49.3 : Quel avenir pour l’industrie de la cigarette électronique en France ?

L’adoption officielle du budget 2026 via le 49.3 est désormais une réalité. Pour le secteur du vapotage, l’incertitude est totale : sera-t-il soumis à une taxation sur les e-liquides ? La vente en ligne sera-t-elle permise ou prohibée ? Le gouvernement a la possibilité de modifier l’article 23 jusqu’à la dernière minute.
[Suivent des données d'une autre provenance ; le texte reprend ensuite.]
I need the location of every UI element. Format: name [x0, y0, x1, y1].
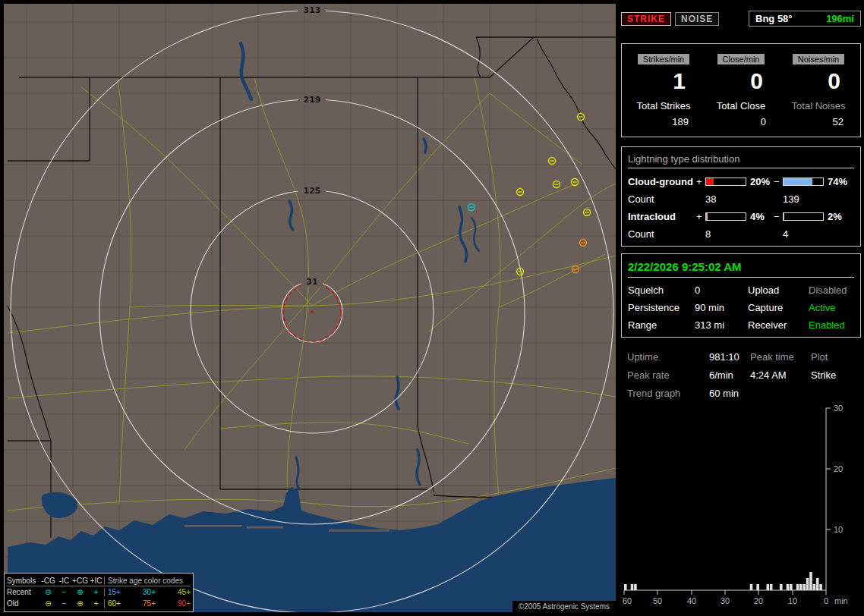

Faisons un point sur les différents scénarios possibles et les recours envisageables.

À retenir

  • Le recours au 49.3 pour l’adoption du budget 2026 a été annoncé par Sébastien Lecornu ;
  • L’article 23 devrait être adopté, mais son contenu final reste à déterminer ;
  • Aucune accise n’est actuellement appliquée sur les e-liquides, bien que l’agrément soit requis pour les points de vente, et l’incertitude persiste quant à la vente en ligne ;
  • Le gouvernement peut encore apporter des modifications au texte en intégrant des amendements, y compris le rétablissement d’une taxation ;
  • Plusieurs voies de recours juridiques existent : Conseil constitutionnel (avant promulgation), Question prioritaire de Constitutionnalité, Conseil d’État (concernant les décrets), CJUE, CEDH ;
  • Seul le Conseil constitutionnel a le pouvoir d’empêcher l’entrée en vigueur de l’article 23 avant sa promulgation ;
  • La mise en œuvre des mesures est prévue entre juillet 2026 et janvier 2027.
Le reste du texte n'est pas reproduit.